Puppies are an exciting new addition to the family. If you are considering bringing home a puppy it is important to remember that the nutritional needs of puppies are much different than those of an adult dog. Dogs need the right food, at the right time, depending on their stage of development and size. The energy needs of a puppy is double those of an adult dog of the same breed. Because of this a puppy requires to be fed a high-quality puppy food that provides the nutrients, vitamins, and minerals that will help him/her grow into a healthy dog. A puppy's stomach is also smaller than an adult dog, which requires them to need smaller, more frequent meals throughout the day. We free feed our puppies and nursing mamas and feed our adult dogs that are over a year old, two meals per day (usually morning and afternoon). It is generally recommended to switch from puppy food to adult food once a puppy reaches about 80% of their projected growth. This is typically around 9-10 months for smaller breeds and 12 months for bigger breeds, such as, Labs, Golden Retrievers, Collies, Standard Poodles, etc...
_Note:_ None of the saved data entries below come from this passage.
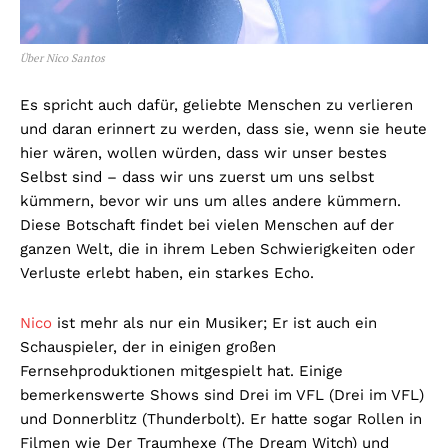
Über Nico Santos
Es spricht auch dafür, geliebte Menschen zu verlieren
und daran erinnert zu werden, dass sie, wenn sie heute
hier wären, wollen würden, dass wir unser bestes
Selbst sind – dass wir uns zuerst um uns selbst
kümmern, bevor wir uns um alles andere kümmern.
Diese Botschaft findet bei vielen Menschen auf der
ganzen Welt, die in ihrem Leben Schwierigkeiten oder
Verluste erlebt haben, ein starkes Echo.
Nico
ist mehr als nur ein Musiker; Er ist auch ein
Schauspieler, der in einigen großen
Fernsehproduktionen mitgespielt hat. Einige
bemerkenswerte Shows sind Drei im VFL (Drei im VFL)
und Donnerblitz (Thunderbolt). Er hatte sogar Rollen in
Filmen wie Der Traumhexe (The Dream Witch) und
Providing your puppy with quality food, care, exercise, and love will help ensure your puppy grows up to live a long, happy and healthy life.
Parvo vaccinations (AKA puppy shots) are given in a series of three shots. The shots are usually given at 6-7 weeks, 9-10 weeks, and then 12-13 weeks, so about 3-4 weeks apart. Until your puppy gets the entire series, your puppy is not fully immune to parvo. Canine Parvovirus is a highly contagious viral disease that can be life-threatening to dogs, and especially puppies who are do not have complete immunity. Parvo can be transmitted by people, animals, or objects (such as shoes) that have come into contact with an infected dog's feces. Parvo can live in soil for over a year. It is recommended you do not take your puppy to public places, such as, dog parks, pet stores, or even on public outings until your puppy has completed his/her series of puppy shots. Your new puppy will come with his/her first parvo vaccine (puppy shot). We typically give the puppies their first shot around 6-7 weeks of age, after they are almost completely weaned from their mom. Parvo is a reason many breeders, like us, are paranoid to let visitors into their home to see puppies. Parvo is one of the saddest illnesses to see a puppy go through and die from. Keeping our puppies safe is very important to us, as well as spreading awareness to our future puppy parents to help prevent this sad illness.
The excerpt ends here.